Oh, and salsa verde beats out red varieties any day. End of story.
Staff writer Tim Carman: This no doubt says a lot about me, but I want a dish that goes well with beer, so I can pound down the pints with the rest of the lads. What better than quesadillas, that classic cross-cultural snack of pubs across the country?
This quick refried-bean quesadilla recipe calls for a salsa verde built from flat-leaf parsley, green olives and capers, not tomatillos. It’s an unusual salsa for an unusual St. Paddy’s Day dish. But c’mon: Let’s not stand on tradition here.

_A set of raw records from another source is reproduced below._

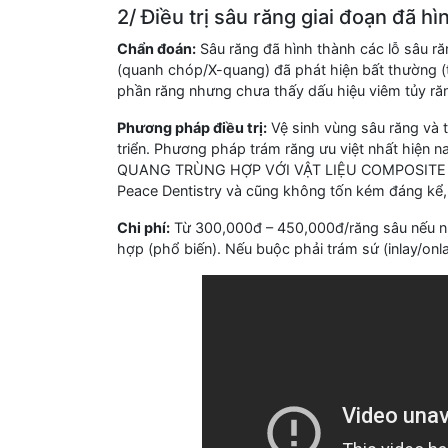
2/ Điều trị sâu răng giai đoạn đã h
Chẩn đoán:
Sâu răng đã hình thành các lỗ sâu r
(quanh chóp/X-quang) đã phát hiện bất thường (t
phần răng nhưng chưa thấy dấu hiệu viêm tủy răng
Phương pháp điều trị:
Vệ sinh vùng sâu răng và 
triển. Phương pháp trám răng ưu việt nhất h
QUANG TRÙNG HỢP VỚI VẬT LIỆU COMPOSITE TỐT.
Peace Dentistry và cũng không tốn kém đáng kể, 
Chi phí:
Từ 300,000đ – 450,000đ/răng sâu nếu n
hợp (phổ biến). Nếu buộc phải trám sứ (inlay/onl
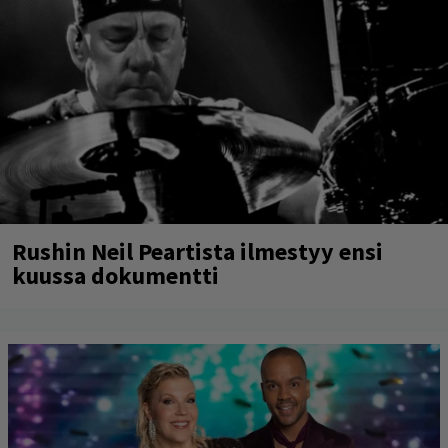
Rushin Neil Peartista ilmestyy ensi
kuussa dokumentti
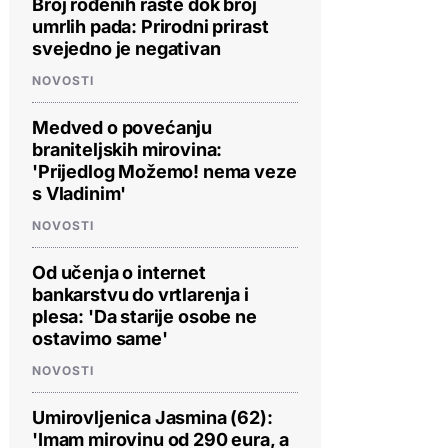
Broj rođenih raste dok broj
umrlih pada: Prirodni prirast
svejedno je negativan
NOVOSTI
Medved o povećanju
braniteljskih mirovina:
'Prijedlog Možemo! nema veze
s Vladinim'
NOVOSTI
Od učenja o internet
bankarstvu do vrtlarenja i
plesa: 'Da starije osobe ne
ostavimo same'
NOVOSTI
Umirovljenica Jasmina (62):
'Imam mirovinu od 290 eura, a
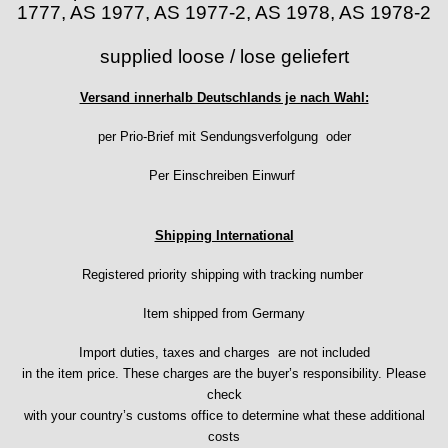
1777, AS 1977, AS 1977-2, AS 1978, AS 1978-2
Ebosa
Emes
supplied loose / lose geliefert
ESA - ETA
EUW
Versand innerhalb Deutschlands je nach Wahl:
F "Felsa"
Favor
per Prio-Brief mit Sendungsverfolgung oder
FE "France Ebauches"
Per Einschreiben Einwurf
FEF
FHF
FB „Förster"
Shipping International
GUB "Glashütter Uhrenbetrieb"
GUBA
Registered priority shipping with tracking number
HB "Hermann Becker"
Item shipped from Germany
Helvetia
Heuer
Import duties, taxes and charges are not included
HF Bauer
in the item price. These charges are the buyer’s responsibility. Please
HPP „Henzi & Pfaff"
check
with your country’s customs office to determine what these additional
Index
costs
Intese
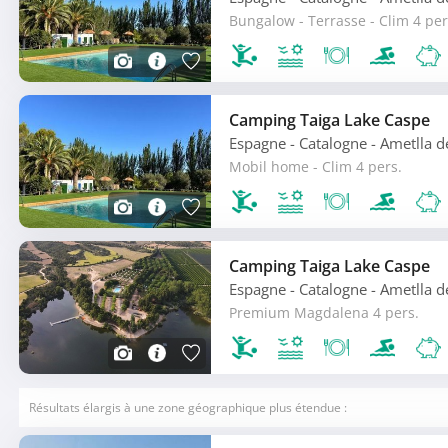
Bungalow - Terrasse - Clim 4 per
Camping Taiga Lake Caspe
Espagne - Catalogne
- Ametlla 
Mobil home - Clim 4 pers.
Camping Taiga Lake Caspe
Espagne - Catalogne
- Ametlla 
Premium Magdalena 4 pers.
Résultats élargis à une zone géographique plus étendue :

The day is already packed with Irish pretenders.
Recipe/deputy editor Jane Touzalin: I perhaps more resemble Olive Oyl, but I identify with Popeye, the world’s most famous spinach fan. I’m overlooking the fact that he squeezed his fix straight out of a can and directly into his mouth.
I prefer mine barely wilted, quickly sauteed in olive oil or butter and with just one or two additions: garlic, dried cranberries, golden raisins, shallot, etc. (And eaten with a fork.) But I’ve also been known to bake spinach into a cheesy souffle. My guilty pleasure is spinach balls: what I think of as a classic just-out-of-college party appetizer, with stuffing mix and eggs and Parmesan cheese.
I was delighted when Food section columnist David Hagedorn jazzed up the usual recipe and created these. A tad zippier and more sophisticated than the original, but just as calorific. I gobble them down without embarrassment. I yam what I yam.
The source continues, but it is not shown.